Leptin is an important factor in regulating energy and fat metabolism. Insulin is a key substance in glycolipid metabolism. A number of domestic studies have shown that leptin and insulin have a bidirectional regulation effect. When GDM is unbalanced, hyperleptin and hyperinsulinemia occur. High levels of insulin can not be used in the synthesis of triglycerides (TG). Catabolism plays a normal physiological role, which leads to abnormal elevated levels of TG in the blood of GDM patients. However, this does not reasonably explain GDM pregnant women who have good control of blood sugar after diet and insulin treatment. TG still has a significant change, suggesting that there may be other causes of abnormal lipid metabolism in GDM pregnant women.

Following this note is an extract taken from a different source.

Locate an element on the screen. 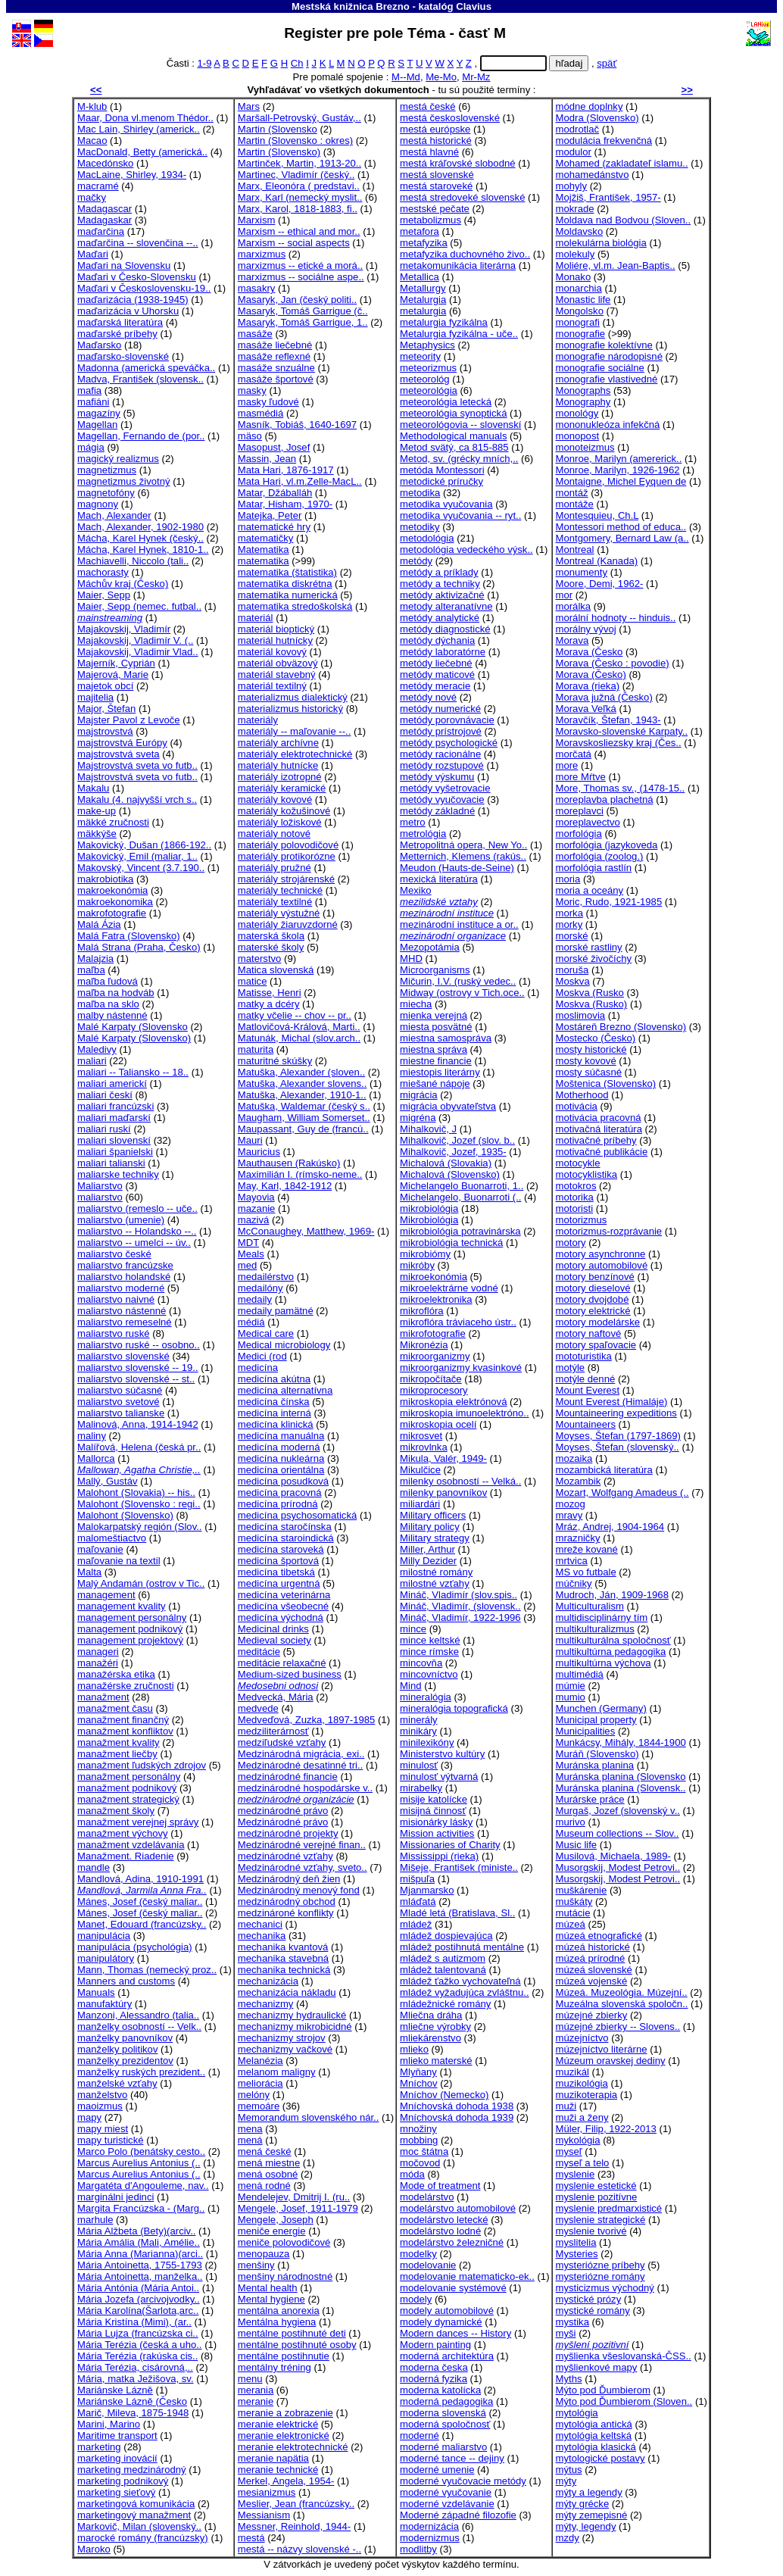 The image size is (783, 2576). Maximilián I. (rímsko-neme.. is located at coordinates (300, 1174).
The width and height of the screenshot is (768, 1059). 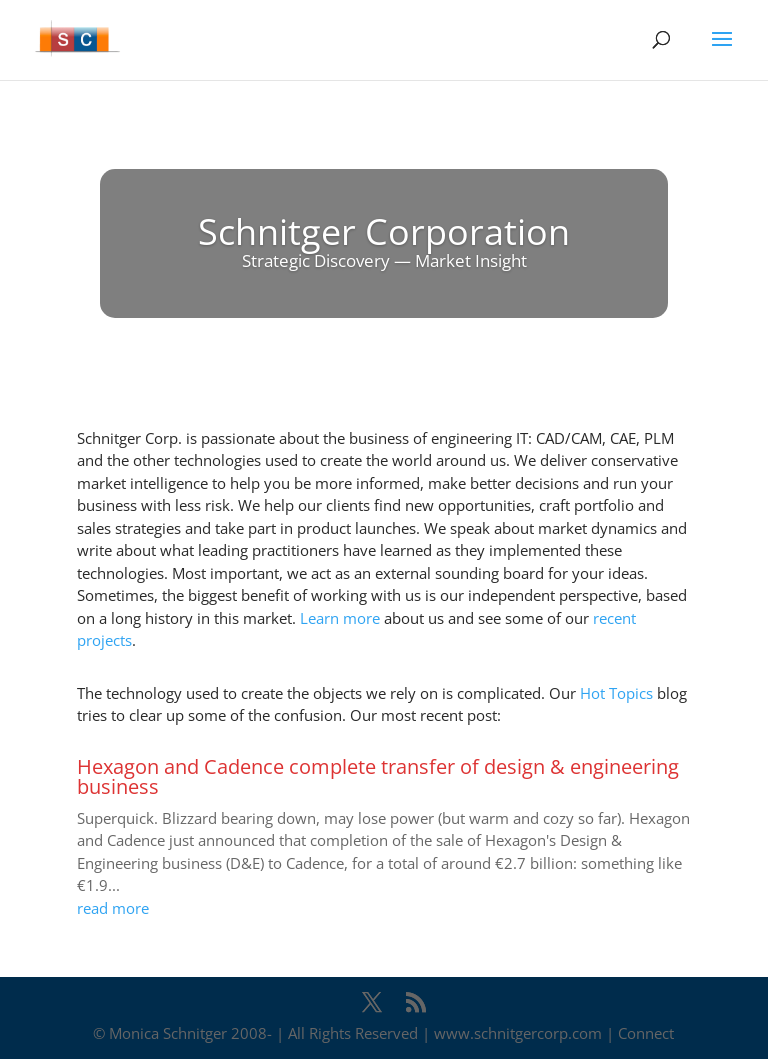 I want to click on Hot Topics, so click(x=616, y=693).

Lipoprotein lipase (LPL), liver lipase (HL), a key enzyme for regulating lipid metabolism, catalyzes the hydrolysis of chylous particles (CM), extremely low density lipoprotein (VLDL) and high density lipoprotein (HDL) kernel, respectively. The hydrolysis of glycerol three (TG) in the core of high density lipoprotein (HDL) has been studied. It has been shown that the decrease of LPL, HL content or viability can cause the decrease of lipid clearance, leading to the increase of TG and metabolic disorders. Whether the correlation between leptin and LPL and HL is related to the occurrence and development of lipid metabolism disorder in GDM has not been put forward at home and abroad.
This topic studies the correlation between leptin and LPL, HL and lipid metabolism through cell culture and animal models, as well as whether the high concentration leptin can improve the lipid metabolism disorder by changing the activity of LPL and HL, and preliminarily explores the pathophysiological mechanism of GDM and the possible new treatment methods.